Truth bomb: I ignore it's early warning signs and it's gentle nudges in the beginning of it's conversations. I have stuff to do and create dammit! I just keep going until it ass ends me on the ground with limited energy to get back up. And by this time in the process I just want the difficulty over with so I frantically grasp for a quick fix. A miracle magic ka-boom that will get me back to my happy place of making shit happen.
I KNOW this is unreasonable. I know there is a broken-ness in me that looks at asking for help or taking self-care time like it's an alien invasion. Which looks like distrust, warrior up, prepare to defend and brace for losses. It sounds crazy-making to me to expect such an unsustainable pace. It's absolutely disconnecting to my wild ways when I reach for something outside of myself to fix the crash I put myself in.
Bigger truth bomb: there is no magic pill...no miracle ka-boom...no knight in shining massage table.
There is stopping when I find myself flat on the ground and look at the everyday messages in the stars and clouds. There is accepting responsibility that I pushed it too hard, gave too much, rested too little. There is taking the punishment that is the debilitating headaches. There is searching for the trail within myself that may be overgrown with brush, but will take me to a place of experiencing a love of life not yet felt. Just because I haven't found a way to cultivate sustainable wholeness doesn't mean it's not waiting in me to be discovered.
And I sure as hell ain't gunna find it with a magic pill.
In this pain I will search out what feels pleasing. So I can uncover the actions to keep in flow. In this exhaustion of being rode hard and put away wet I must search out the water within to clean up and soak in to restore. In the frustration of self-inflicted negative cycles I need to ask for the wisdom while waiting for it to unfold.
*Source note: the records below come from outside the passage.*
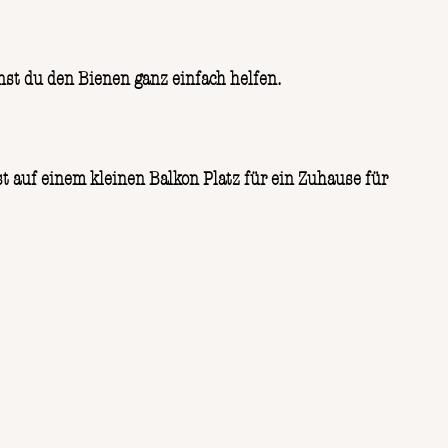
st du den Bienen ganz einfach helfen.
t auf einem kleinen Balkon Platz für ein Zuhause für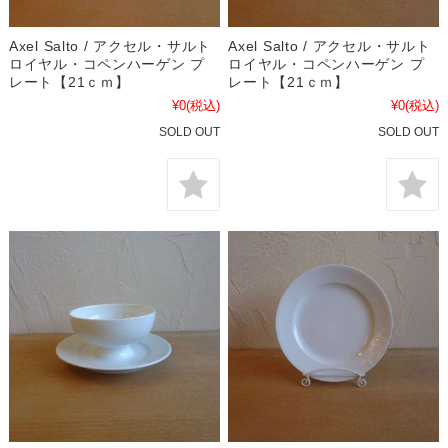
Axel Salto / アクセル・サルト
Axel Salto / アクセル・サルト
ロイヤル・コペンハーゲン プ
ロイヤル・コペンハーゲン プ
レート【21ｃｍ】
レート【21ｃｍ】
¥0
(税込)
¥0
(税込)
SOLD OUT
SOLD OUT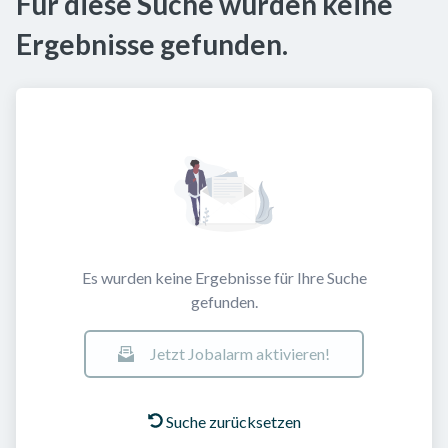
Für diese Suche wurden keine
Ergebnisse gefunden.
Es wurden keine Ergebnisse für Ihre Suche
gefunden.
Jetzt Jobalarm aktivieren!
Suche zurücksetzen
Getting knocked down like this is hitting me with an uncomfortable awareness that something has to change. And how fitting that right now is the change of the season in to Autumn. Season of harvest. Season of drawing energy and life force into the roots. My own season of cave time. So, yeah...change. What needs to change? How do I change it from my authentic truth as it is told right now? What words are needed to convey this change to my family, my tribe, and myself in a loving and clear way?
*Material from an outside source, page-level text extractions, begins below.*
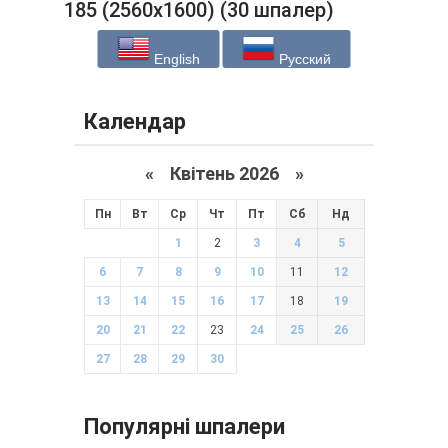
185 (2560x1600) (30 шпалер)
English
Русский
Календар
«
Квітень 2026
»
Пн
Вт
Ср
Чт
Пт
Сб
Нд
1
2
3
4
5
6
7
8
9
10
11
12
13
14
15
16
17
18
19
20
21
22
23
24
25
26
27
28
29
30
Популярні шпалери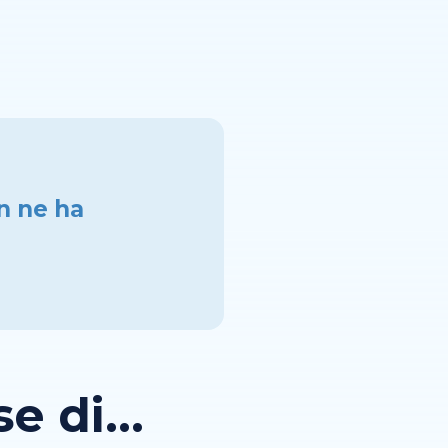
on ne ha
 di...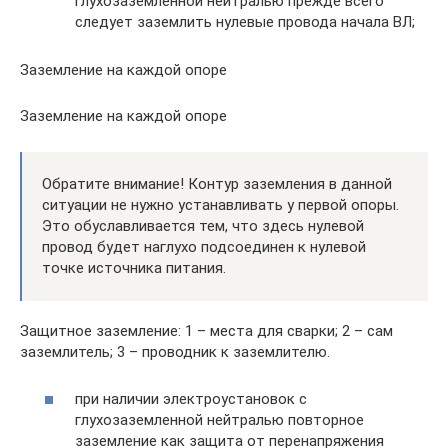
глухозаземленной нейтралью прежде всего
следует заземлить нулевые провода начала ВЛ;
Заземление на каждой опоре
Заземление на каждой опоре
Обратите внимание! Контур заземления в данной
ситуации не нужно устанавливать у первой опоры.
Это обуславливается тем, что здесь нулевой
провод будет наглухо подсоединен к нулевой
точке источника питания.
Защитное заземление: 1 – места для сварки; 2 – сам
заземлитель; 3 – проводник к заземлителю.
при наличии электроустановок с
глухозаземленной нейтралью повторное
заземление как защита от перенапряжения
Feels heavy. Craving the need to shake it off and curl up for a bit. Curl up in the lap of my cave where there is stillness, solitude, wisdom and an abundance of time to process truthfully. No magic pill here. But, there is a path...
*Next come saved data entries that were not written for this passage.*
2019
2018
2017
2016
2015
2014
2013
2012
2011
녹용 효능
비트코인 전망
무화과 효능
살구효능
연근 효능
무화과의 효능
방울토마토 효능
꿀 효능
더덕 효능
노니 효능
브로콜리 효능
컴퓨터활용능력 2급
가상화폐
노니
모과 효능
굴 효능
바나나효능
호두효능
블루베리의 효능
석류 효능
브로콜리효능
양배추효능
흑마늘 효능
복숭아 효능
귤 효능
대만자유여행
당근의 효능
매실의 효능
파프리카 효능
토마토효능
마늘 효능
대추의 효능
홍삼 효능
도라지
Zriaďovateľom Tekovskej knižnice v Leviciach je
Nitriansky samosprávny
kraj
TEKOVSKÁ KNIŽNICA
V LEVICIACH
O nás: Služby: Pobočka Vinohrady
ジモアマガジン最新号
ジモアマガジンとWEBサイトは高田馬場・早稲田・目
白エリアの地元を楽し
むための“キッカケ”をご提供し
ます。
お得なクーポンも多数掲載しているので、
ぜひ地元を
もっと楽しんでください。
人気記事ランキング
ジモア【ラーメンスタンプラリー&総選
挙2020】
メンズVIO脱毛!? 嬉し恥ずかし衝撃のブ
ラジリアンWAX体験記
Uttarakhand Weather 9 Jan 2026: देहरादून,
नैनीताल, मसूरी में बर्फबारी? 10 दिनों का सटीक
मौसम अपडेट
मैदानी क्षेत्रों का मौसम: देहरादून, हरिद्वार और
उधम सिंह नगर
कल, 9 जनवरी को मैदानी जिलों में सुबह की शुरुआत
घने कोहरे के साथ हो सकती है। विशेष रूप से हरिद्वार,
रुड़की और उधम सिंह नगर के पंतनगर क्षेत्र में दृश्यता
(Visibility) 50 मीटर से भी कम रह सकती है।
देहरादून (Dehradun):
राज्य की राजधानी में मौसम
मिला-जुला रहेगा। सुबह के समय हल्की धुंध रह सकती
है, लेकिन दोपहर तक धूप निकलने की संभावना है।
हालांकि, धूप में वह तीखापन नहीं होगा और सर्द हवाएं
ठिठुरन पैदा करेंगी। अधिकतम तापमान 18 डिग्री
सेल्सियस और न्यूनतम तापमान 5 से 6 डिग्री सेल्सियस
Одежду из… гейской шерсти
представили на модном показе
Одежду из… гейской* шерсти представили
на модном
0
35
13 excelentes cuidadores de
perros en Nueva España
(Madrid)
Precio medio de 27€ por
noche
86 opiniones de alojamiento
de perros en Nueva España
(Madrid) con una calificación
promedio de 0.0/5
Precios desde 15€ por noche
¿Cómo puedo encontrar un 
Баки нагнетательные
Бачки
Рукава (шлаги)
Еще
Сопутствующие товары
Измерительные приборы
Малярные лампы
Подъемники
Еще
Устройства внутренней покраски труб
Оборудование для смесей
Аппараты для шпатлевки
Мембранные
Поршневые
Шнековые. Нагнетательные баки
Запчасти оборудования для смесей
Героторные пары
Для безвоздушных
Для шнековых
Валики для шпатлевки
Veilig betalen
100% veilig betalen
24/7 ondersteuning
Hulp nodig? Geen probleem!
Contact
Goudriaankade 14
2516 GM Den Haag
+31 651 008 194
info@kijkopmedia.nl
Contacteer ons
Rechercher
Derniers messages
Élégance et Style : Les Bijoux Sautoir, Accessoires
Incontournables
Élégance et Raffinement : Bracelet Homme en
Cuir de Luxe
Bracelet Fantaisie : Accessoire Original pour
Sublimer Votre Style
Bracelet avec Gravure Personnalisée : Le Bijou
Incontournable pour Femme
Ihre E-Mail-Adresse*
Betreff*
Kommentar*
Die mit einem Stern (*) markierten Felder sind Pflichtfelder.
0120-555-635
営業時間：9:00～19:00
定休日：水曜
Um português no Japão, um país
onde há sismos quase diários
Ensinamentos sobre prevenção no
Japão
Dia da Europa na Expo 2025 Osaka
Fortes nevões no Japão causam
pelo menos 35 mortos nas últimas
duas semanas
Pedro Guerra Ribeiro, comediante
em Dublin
PS. I am human, doing the best I can with what I know at the moment. Perfectly imperfect with permission to fall off the soul craft wagon every now and then in order to honor the practice and process of being human. Which, ironically, is the crux of my soul craft philosophy! Haha, jokes on me! Thank goodness for mud on the face and ugly truths being told beautifully.
PPS. Is there a magic pill in your life that you are waiting for? What would be the side effects listed on this pill? What is it you want to pill to do for you that you aren't doing for yourself? Shit...those are some good questions. I'm going to go journal journey on those.